Erik Boland: Why the 18-10 Yankees look like the team to beat in AL

New York Yankees right fielder Aaron Judge, botttom, slides to avoid a collision as second baseman Jazz Chisholm Jr. (13) catches a fly ball during the fifth inning of a baseball game against the Houston Astros, Sunday, April 26, 2026, in Houston. Credit: AP/Kevin M. Cox
HOUSTON – What a weekend for the Yankees.
Sure, their season-high eight-game winning streak ended with a thud in Sunday afternoon’s 7-4 loss to the Astros as Luis Gil further solidified his spot as a non-rotation member when Carlos Rodon returns from the injured list within the next three weeks.
And, indeed, after allowing six runs and five hits in four innings, Gil was optioned to Triple-A late Sunday afternoon.
But big picture, take a look at the American League landscape one month into the season.
Acknowledging that it is still super early in the year, none of the teams projected to be a contender, other than the Yankees, are off to a start of any consequence – in a positive sense, at any rate.
The Yankees have the best record in the AL at 18-10, with reinforcements such as Rodon and Gerrit Cole coming, as well as what appears a deep pool of talentin the minors with outfielders Jasson Dominguez and Spencer Jones and top pitching prospects Carlos Lagrange and Elmer Rodriguez high on that list.
The Yankees plan to call up Dominguez from the minors on Monday as DH Giancarlo Stanton will be put on the IL with a calf injury
The Rays, typically a pain despite their annual budgetary constraints, have the league’s next-best record at 16-11.
The AL East title is far from a lock for the Yankees, nor is the best record in the AL, for two reasons: First, unpredictable factors like injuries can quickly change the narrative over the next five months. Second, underperforming contenders — such as the Blue Jays, Mariners, Orioles, and Tigers — have the financial and prospect capital to make significant moves before the Aug. 3 trade deadline.
But the weekend saw, from the Yankees’ perspective, the elimination of one team expected to be a contender. One team you can stick a fork in for 2026, a team never too far from the collective mind of the Yankees organization. And, it’s not a stretch to say, likely in 2027, and perhaps beyond that, as well.
That would be the Red Sox, who took that proverbial fork and stuck it in themselves Saturday night by choosing in-over-his-head-since-he-was-hired general manager Craig Breslow, who has little on his resume in the way of success, over manager Alex Cora, who has, comparatively speaking, a bit more.
Club hierarchy, namely increasingly penurious owner John Henry, chose Breslow over Cora in a power struggle just about everyone in the industry saw coming pretty much from the time the former was named Chief Baseball Officer in October 2023.
Breslow has operated the franchise in a way that belies the 12 years he spent in the big leagues, treating experience of any kind, playing or coaching, with a borderline contempt, something that is a threat to the band of merry men from Driveline he’s stuffed into the organization at all levels.

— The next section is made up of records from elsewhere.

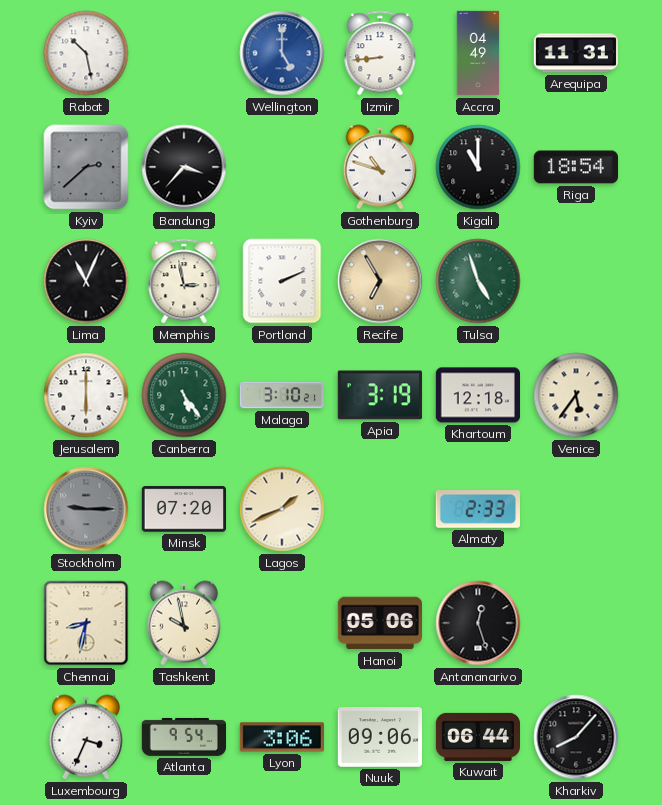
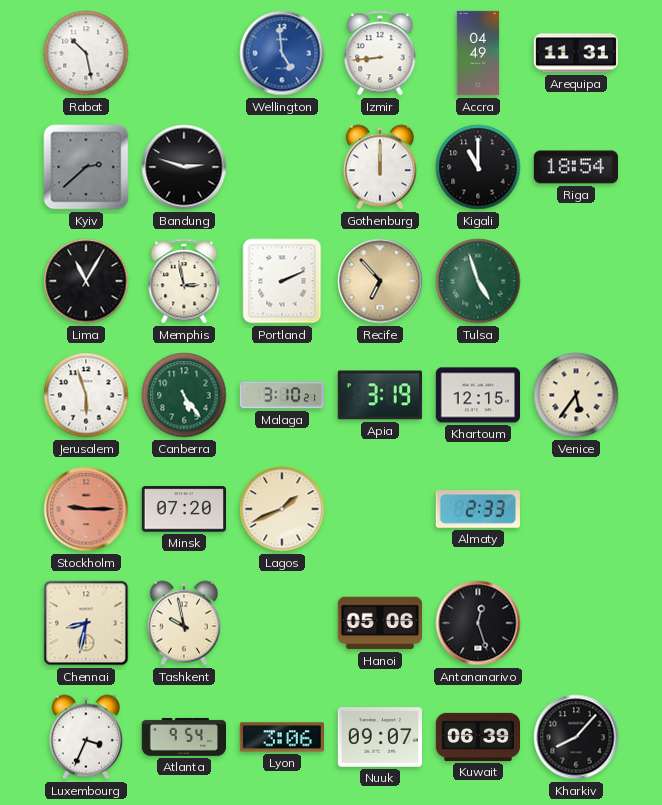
Wellington: 5:00 -> 4:59
Bandung: 3:37 -> 2:48
Gothenburg: 10:48 -> 12:00
Lima: 11:04 -> 11:05
Recife: 6:55 -> 6:53
Jerusalem: 6:00 -> 5:57
Khartoum: 12:18 -> 12:15
Stockholm dial: grey -> salmon
Nuuk: 09:06 -> 09:07
Kuwait: 06:44 -> 06:39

Driveline, which in many ways has revolutionized hitting and pitching in the sport, has its place. Something Cora certainly would acknowledge. Ignoring the remarkable technological advances occurring in the sport on an almost yearly basis and not using all information available when it comes to numbers is nothing short of organizational negligence.
But Cora, who played 14 years in the majors – including 2006 when he overlapped with Breslow on the Red Sox – doesn’t view analytics/metrics as the final word on every baseball decision, such as roster construction.
The best Red Sox teams historically, for instance, have gone in heavy on the power to best take advantage of playing 81 home games at Fenway Park.
Breslow instead went heavy on the “run prevention” route – that phrase among the most uttered among the all-analytics-all-the-time crowd, as well as “our process.”
(Mets fans, of course, have already grown – or is it groan? – all too familiar with both phrases).
Rival scouts and talent evaluators, the same kind Breslow began jettisoning from the Red Sox organization pretty much from Day 1 on the job, saw run-scoring as being a major problem throughout spring training for the Red Sox. The regular season, unsurprisingly, has played out the same way.
“I’m happy,” Cora texted back multiple Red Sox beat reporters late Saturday night when reached for comment.
Given the dysfunctional mess the organization has devolved into under Breslow – google “Red Sox player reaction” to gain a full appreciation of that, which still doesn’t tell the entire story of that mess – Cora, no doubt, was being truthful.
When it comes to being threatened by their primary rival, at least for this season, the Yankees unquestionably feel the same.